## [About this task]
Up to and including the line holding "75 mila euro", write out the data exactly from its first line, but not the pictures.

## [Exercise materials]
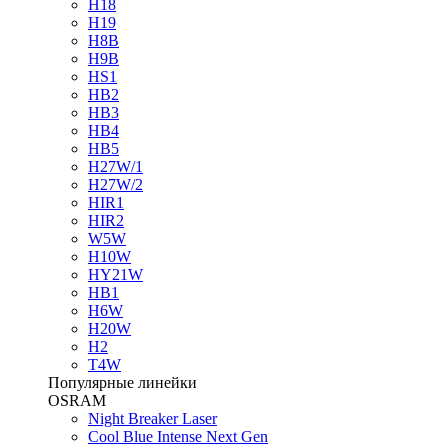
H18
H19
H8B
H9B
HS1
HB2
HB3
HB4
HB5
H27W/1
H27W/2
HIR1
HIR2
W5W
H10W
HY21W
HB1
H6W
H20W
H2
T4W
Популярные линейки
OSRAM
Night Breaker Laser
Cool Blue Intense Next Gen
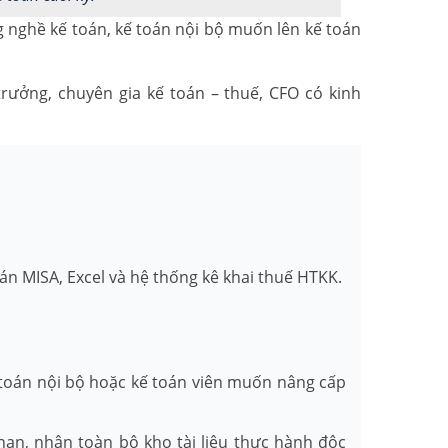
g nghề kế toán, kế toán nội bộ muốn lên kế toán
trưởng, chuyên gia kế toán – thuế, CFO có kinh
án MISA, Excel và hệ thống kê khai thuế HTKK.
ế toán nội bộ hoặc kế toán viên muốn nâng cấp
hạn, nhận toàn bộ kho tài liệu thực hành độc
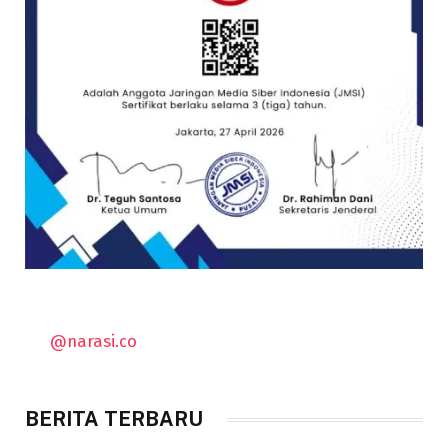
@narasi.co
BERITA TERBARU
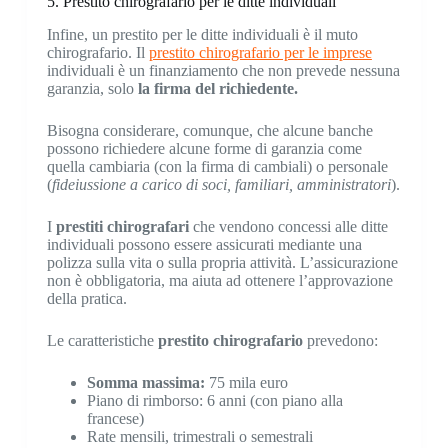
5. Prestito chirografario per le ditte individuali
Infine, un prestito per le ditte individuali è il muto
chirografario. Il
prestito chirografario per le imprese
individuali è un finanziamento che non prevede nessuna
garanzia, solo
la firma del richiedente.
Bisogna considerare, comunque, che alcune banche
possono richiedere alcune forme di garanzia come
quella cambiaria (con la firma di cambiali) o personale
(
fideiussione a carico di soci, familiari, amministratori
).
I
prestiti chirografari
che vendono concessi alle ditte
individuali possono essere assicurati mediante una
polizza sulla vita o sulla propria attività. L’assicurazione
non è obbligatoria, ma aiuta ad ottenere l’approvazione
della pratica.
Le caratteristiche
prestito chirografario
prevedono:
Somma massima:
75 mila euro
Piano di rimborso: 6 anni (con piano alla
francese)
Rate mensili, trimestrali o semestrali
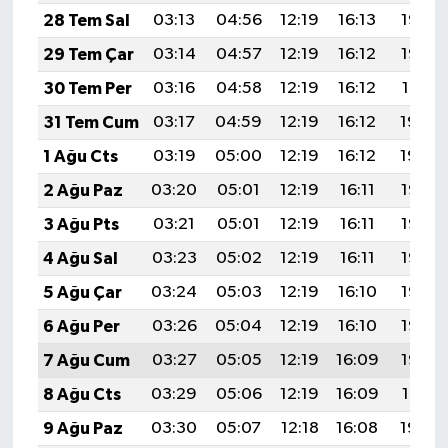
28 Tem Sal
03:13
04:56
12:19
16:13
19:33
29 Tem Çar
03:14
04:57
12:19
16:12
19:32
30 Tem Per
03:16
04:58
12:19
16:12
19:31
31 Tem Cum
03:17
04:59
12:19
16:12
19:30
1 Ağu Cts
03:19
05:00
12:19
16:12
19:29
2 Ağu Paz
03:20
05:01
12:19
16:11
19:28
3 Ağu Pts
03:21
05:01
12:19
16:11
19:27
4 Ağu Sal
03:23
05:02
12:19
16:11
19:26
5 Ağu Çar
03:24
05:03
12:19
16:10
19:25
6 Ağu Per
03:26
05:04
12:19
16:10
19:23
7 Ağu Cum
03:27
05:05
12:19
16:09
19:22
8 Ağu Cts
03:29
05:06
12:19
16:09
19:21
9 Ağu Paz
03:30
05:07
12:18
16:08
19:20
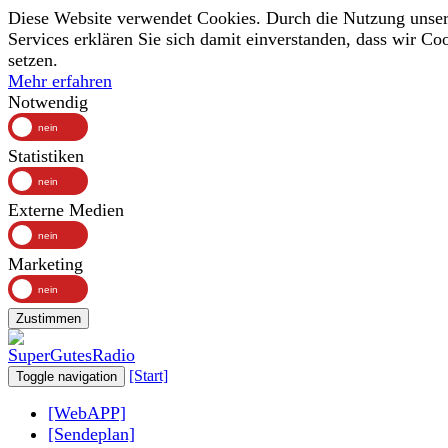
Diese Website verwendet Cookies. Durch die Nutzung unser
Services erklären Sie sich damit einverstanden, dass wir Co
setzen.
Mehr erfahren
Notwendig
Statistiken
Externe Medien
Marketing
Zustimmen
[Start]
Toggle navigation
[WebAPP]
[Sendeplan]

## [Exercise response]
H18
H19
H8B
H9B
HS1
HB2
HB3
HB4
HB5
H27W/1
H27W/2
HIR1
HIR2
W5W
H10W
HY21W
HB1
H6W
H20W
H2
T4W
Популярные линейки
OSRAM
Night Breaker Laser
Cool Blue Intense Next Gen
g nghề kế toán, kế toán nội bộ muốn lên kế toán
trưởng, chuyên gia kế toán – thuế, CFO có kinh
án MISA, Excel và hệ thống kê khai thuế HTKK.
ế toán nội bộ hoặc kế toán viên muốn nâng cấp
hạn, nhận toàn bộ kho tài liệu thực hành độc
@narasi.co
BERITA TERBARU
5. Prestito chirografario per le ditte individuali
Infine, un prestito per le ditte individuali è il muto
chirografario. Il
prestito chirografario per le imprese
individuali è un finanziamento che non prevede nessuna
garanzia, solo
la firma del richiedente.
Bisogna considerare, comunque, che alcune banche
possono richiedere alcune forme di garanzia come
quella cambiaria (con la firma di cambiali) o personale
(
fideiussione a carico di soci, familiari, amministratori
).
I
prestiti chirografari
che vendono concessi alle ditte
individuali possono essere assicurati mediante una
polizza sulla vita o sulla propria attività. L’assicurazione
non è obbligatoria, ma aiuta ad ottenere l’approvazione
della pratica.
Le caratteristiche
prestito chirografario
prevedono:
Somma massima:
75 mila euro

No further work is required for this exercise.